Angered by the prolonged probe into Eskom’s coal contract, the power utility board chairperson Ben Ngubane slammed the SA Treasury saying it’s wasting taxpayer’s money.
The Eskom Chair who earlier warned of a possible power shutout similar to what was experienced in 2008, slammed the Treasury for wasting more than half a billion rand in savings, while it probes Eskom’s coal contract.
Ben Ngubane told the parliament’s Standing Committee on Public Accounts (Scopa) that further delays in signing new contracts could further plunge the country into darkness.
The Treasury have been at war with the power utility over claims that it has been uncooperative in supplying documents to support a Treasury review of its controversial coal contracts.
Treasury also said it only caught sight of Eskom’s 2016 PricewaterhouseCoopers report this year, and that the power utility commissioned the audits in 2015, knowing that Treasury had already begun doing the same.
“Overtly if we were able to calculate it, I would say it is a fruitless and wasteful expenditure that we must recover from Eskom.” said the Treasury’s Solly Tshitangano
“Business implications of implementing the National Treasury directives on Eskom and electricity, we have lost R513.25 million in negotiated savings. They were lost to Kusile because of National Treasury.”

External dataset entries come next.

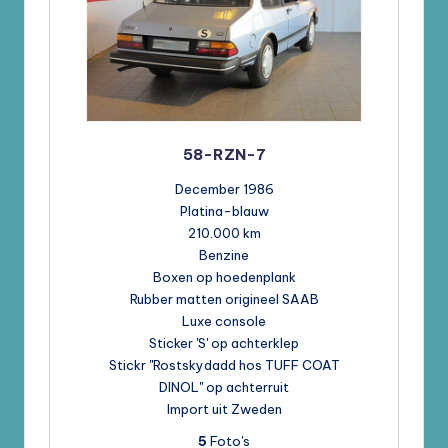
58-RZN-7
December 1986
Platina-blauw
210.000 km
Benzine
Boxen op hoedenplank
Rubber matten origineel SAAB
Luxe console
Sticker 'S' op achterklep
Stickr "Rostskydadd hos TUFF COAT
DINOL" op achterruit
Import uit Zweden
5
Foto's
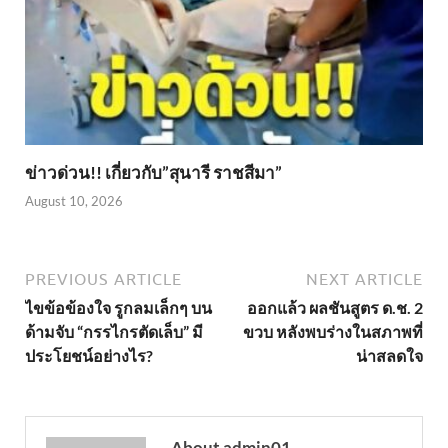
ข่าวด่วน!! เกี่ยวกับ”สุนารี ราชสีมา”
August 10, 2026
PREVIOUS ARTICLE
NEXT ARTICLE
ไขข้อข้องใจ รูกลมเล็กๆ บน
ออกแล้ว ผลชันสูตร ด.ช. 2
ด้ามจับ “กรรไกรตัดเล็บ” มี
ขวบ หลังพบร่างในสภาพที่
ประโยชน์อย่างไร?
น่าสลดใจ
About admin01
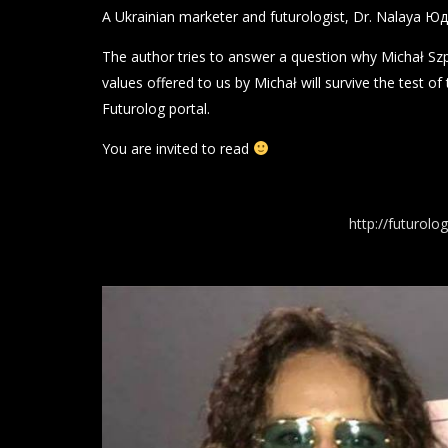
A Ukrainian marketer and futurologist, Dr. Nalaya Ю
The author tries to answer a question why Michał Szp
values ​​offered to us by Michał will survive the test of
Futurolog portal.
You are invited to read
http://futurolo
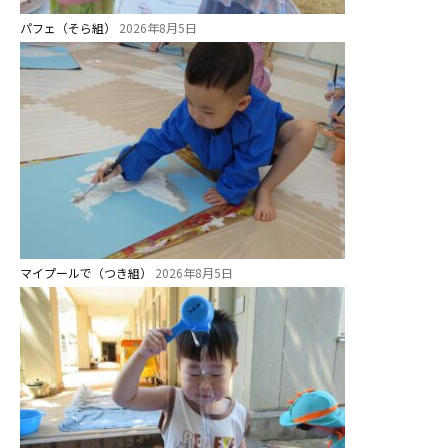
パフェ（そら組）
2026年8月5日
マイプールで（つき組）
2026年8月5日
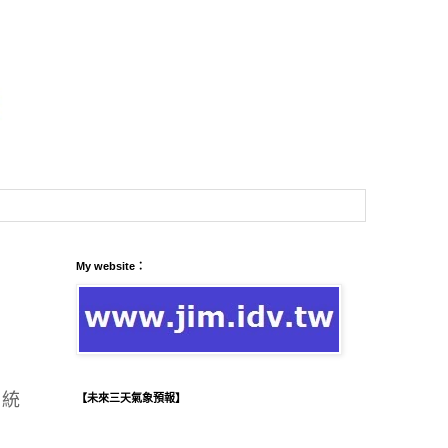
My website：
，統
【未來三天氣象預報】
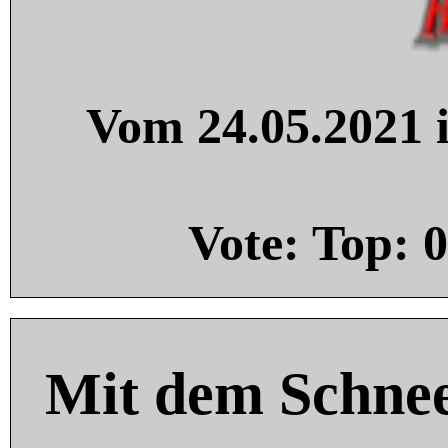
Vom 24.05.2021 i
Vote: Top:
0
Mit dem Schnee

The Standing Committee will now be compiling a report to Parliament on its recommendations of the issues of non-compliance.
Despite Treasury and private audits pointing out that the Gupta company was awarded the controversial Eskom’s coal contract at a time when the mine was not even fully operational.
Tegeta was reportedly awarded the 10-year R4 billion contract in 2015 without meeting a host of Eskom’s supply chain management regulations.
Both Eskom chief executive Brian Molefe and Ben Ngubane insist the Guptas’s Tegeta mine has not received any preferential treatment from the power utility.
Eskom CEO Brian Molefe said during his first appearance before the SCOPA that Eskom recognised its failures in complying with procurement regulations and hence it commissioned audits by PricewaterhouseCoopers.
He added that the current board has changed its approach to coal procurement but insisted that he only joined Eskom after the Tegeta deal was concluded and so he could not be accused of giving the company preferential treatment.
The company will take responsibility for flouting procurement processes, Molefe said, the contract was temporarily suspended last year when issues of coal quality were raised, he added.
The Tegeta deal was negotiated over two years and not a rushed deal as suggested by the PwC report.
Ben Ngubane says the South African Treasury wasted taxpayers money worth half a billion in its effort to probe the Eskom’s coal contract.